- Born: February 3, 1915 Bircza, Przemyśl County
- Died: July 20, 2002 (aged 87) Arlington County
- Occupation: painter

= Jan Komski =

Polish painter

Jan Baraś-Komski (February 3, 1915, Bircza, Przemyśl County, Poland – July 20, 2002, Arlington County, Virginia, U.S.) was a Polish painter. He studied painting, anatomy, and art history at the Kraków Academy of Fine Arts.

During World War II, he worked in the resistance movement. In 1940 he fled Poland and headed toward France to join Sikorski's Army that was being formed there. However, he was arrested at the border of Czechoslovakia and imprisoned in Nowy Sącz and Tarnów before being sent to Auschwitz I in the first prisoner transport to that concentration camp. He was given prisoner number 564 under the name Jon Baraś, due to the forged identification papers he was carrying when arrested.

On December 29, 1942, he escaped Auschwitz I with three other prisoners: Mieczysław Januszewski, Bolesław Kuczbara, and Otto Küsel. Sixteen days later he was recaptured on a train heading toward Warsaw. He had used a false name in his first arrest, as the Germans would have executed him on the spot had they known he was an Auschwitz escapee.

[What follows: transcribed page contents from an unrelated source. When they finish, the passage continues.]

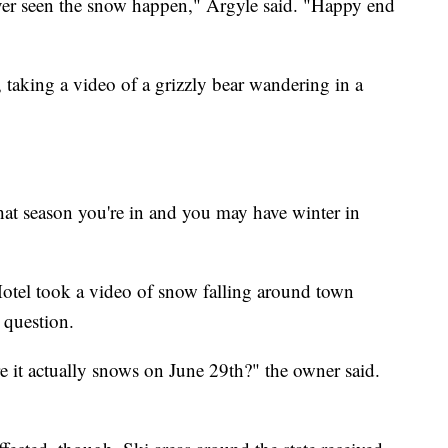
e ever seen the snow happen," Argyle said. "Happy end
taking a video of a grizzly bear wandering in a
hat season you're in and you may have winter in
otel took a video of snow falling around town
 question.
e it actually snows on June 29th?" the owner said.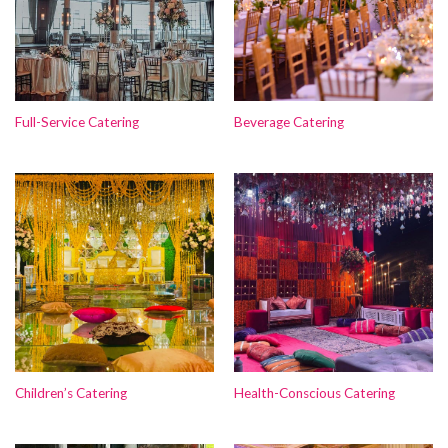
Full-Service Catering
Beverage Catering
Children’s Catering
Health-Conscious Catering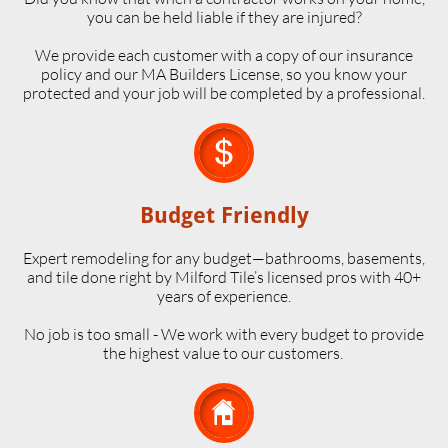
you can be held liable if they are injured?
We provide each customer with a copy of our insurance
policy and our MA Builders License, so you know your
protected and your job will be completed by a professional.

Budget Friendly
Expert remodeling for any budget—bathrooms, basements,
and tile done right by Milford Tile’s licensed pros with 40+
years of experience.
No job is too small - We work with every budget to provide
the highest value to our customers.
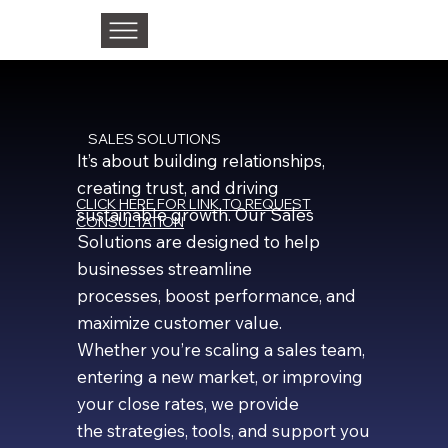
SALES SOLUTIONS
It’s about building relationships,
creating trust, and driving
CLICK HERE FOR LINK TO REQUEST
sustainable growth. Our Sales
CONSULTATION
Solutions are designed to help
businesses streamline
processes, boost performance, and
maximize customer value.
Whether you’re scaling a sales team,
entering a new market, or improving
your close rates, we provide
the strategies, tools, and support you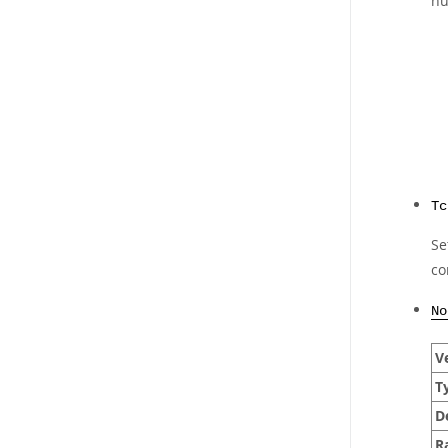
nu
Tc
Se
co
No
Ve
T
D
R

He was sent to Montelupich Prison and from there back to Auschwitz II where he was given the prisoner number 152,884. During the last few years of World War II he was moved to Buchenwald, then to Gross-Rosen, Hersbruck and finally Dachau where he was liberated on April 29, 1945, by the United States Army.

After the war, he lived in Displaced Persons camps in Bavaria and Munich, where he married another Auschwitz survivor. They moved to the United States in 1949. In the U.S., he worked as a graphic artist with The Washington Post. Over the years, he created many drawings and paintings of life in a concentration camp.

He was featured alongside fellow concentration camp survivors and artists Dinah Gottliebova and Felix Nussbaum in the 1999 documentary film Eyewitness, which was nominated for an Academy Award for Documentary Short Subject.